Un impact croissant sur l’économie

Pour tout savoir des relations entre la Chine et l’Afrique

Le Burundi est l’un des pays les plus pauvres de la planète et son économie repose largement sur l’agriculture qui emploie environ 80% de la population active. Le café et le thé représentent depuis des années les principaux produits d’exportation.

Pourtant, bien que sa contribution au PIB soit encore marginale, le secteur minier s’affirme de plus en plus, notamment sur le plan des recettes d’exportations. Depuis l’entrée en production de la mine de terres rares Gakara, la contribution des mines aux recettes d’exportation a d’ailleurs augmenté, dépassant même pour la première fois le café et le thé.
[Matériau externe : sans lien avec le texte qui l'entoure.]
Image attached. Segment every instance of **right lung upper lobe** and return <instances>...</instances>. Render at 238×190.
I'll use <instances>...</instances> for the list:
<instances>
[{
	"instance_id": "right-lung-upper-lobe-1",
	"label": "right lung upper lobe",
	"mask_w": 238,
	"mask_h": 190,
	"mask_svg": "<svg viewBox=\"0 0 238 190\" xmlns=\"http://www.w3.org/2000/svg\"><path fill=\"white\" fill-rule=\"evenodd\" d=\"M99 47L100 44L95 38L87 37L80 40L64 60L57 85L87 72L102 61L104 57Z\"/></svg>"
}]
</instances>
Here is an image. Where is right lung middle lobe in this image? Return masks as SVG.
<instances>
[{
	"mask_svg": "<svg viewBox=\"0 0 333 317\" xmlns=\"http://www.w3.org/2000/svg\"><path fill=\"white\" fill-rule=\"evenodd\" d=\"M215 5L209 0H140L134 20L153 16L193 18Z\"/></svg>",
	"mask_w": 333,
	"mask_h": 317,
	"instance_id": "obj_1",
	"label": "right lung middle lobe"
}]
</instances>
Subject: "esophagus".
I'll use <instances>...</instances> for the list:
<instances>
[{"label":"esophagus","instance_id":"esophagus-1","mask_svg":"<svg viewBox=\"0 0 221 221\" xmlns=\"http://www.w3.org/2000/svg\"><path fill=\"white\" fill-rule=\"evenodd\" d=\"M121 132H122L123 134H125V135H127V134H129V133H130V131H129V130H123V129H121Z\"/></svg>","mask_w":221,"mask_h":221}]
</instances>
Selon les données de la Banque centrale du Burundi, la valeur des exportations de minerais a bondi en 2017 pour totaliser 112,979 milliards de francs burundais (58,4 millions $) contre 29,638 milliards (15,3 millions $) l’année précédente.

Un an plus tard, l’importance des terres rares est même devenue incontestable, car les recettes du secteur minier ont encore augmenté, avec un montant de 122,689 milliards de francs burundais (63,4 millions $), soit bien plus que les exportations de café et de thé, réunies (environ 119 milliards de francs burundais).
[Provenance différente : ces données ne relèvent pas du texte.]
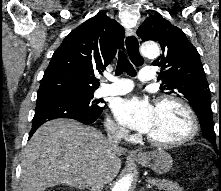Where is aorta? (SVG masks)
Returning <instances> with one entry per match:
<instances>
[{"instance_id": "1", "label": "aorta", "mask_w": 221, "mask_h": 191, "mask_svg": "<svg viewBox=\"0 0 221 191\" xmlns=\"http://www.w3.org/2000/svg\"><path fill=\"white\" fill-rule=\"evenodd\" d=\"M141 52L145 57L156 58L160 54V48L155 42H146L142 45ZM132 180V174L123 176L120 180L116 182V184L112 188V191H129Z\"/></svg>"}]
</instances>
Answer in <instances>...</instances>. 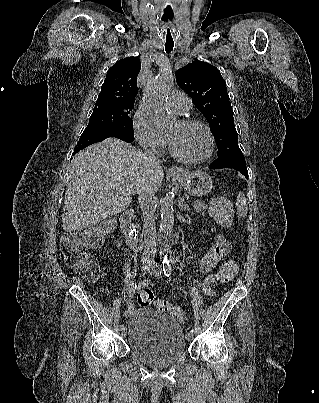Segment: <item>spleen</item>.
Wrapping results in <instances>:
<instances>
[{"mask_svg": "<svg viewBox=\"0 0 319 403\" xmlns=\"http://www.w3.org/2000/svg\"><path fill=\"white\" fill-rule=\"evenodd\" d=\"M236 206H237L239 216H241V217L247 216V211H248L247 201H246V197L243 194V192H239L237 201H236Z\"/></svg>", "mask_w": 319, "mask_h": 403, "instance_id": "obj_1", "label": "spleen"}]
</instances>
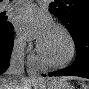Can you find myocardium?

« Le secteur minier apporte maintenant plus de 50% des devises étrangères. Il y contribuera encore davantage, jusqu’à 70% dans le futur. Le secteur minier apporte plus que ceux du café et du thé réunis », confiait, en juillet 2019 à Reuters, Léonidas Sindayigaya, porte-parole du ministère des Mines.

Si l’économie burundaise traverse depuis 2015 une période délicate, à cause de la baisse de l’aide extérieure, la place croissante qu’occupe le secteur minier est une bouffée d’oxygène pour le gouvernement. Ce dernier gagnerait donc énormément à ne pas abandonner ses efforts d’investissement dans les mines s’il veut concrétiser le potentiel du secteur. Il peut ainsi profiter de son idylle avec RRE pour mettre en place une stratégie de développement durable.

Une chose est certaine, la vision de la compagnie, elle, ne fait aucun doute. Avec le succès de son opération de Gakara, Rainbow Rare Earths a déjà affiché son ambition de devenir « un fournisseur stratégique clé pour le marché mondial des terres rares ». Pour réaliser cet objectif, elle compte faire entrer en production de nouvelles zones minières en plus des gisements Gasagwe et Murambi à Gakara et investir dans la compréhension des ressources du projet. Elle investit également dans des projets d’exploration, ailleurs en Afrique, notamment au Zimbabwe et en Afrique du Sud.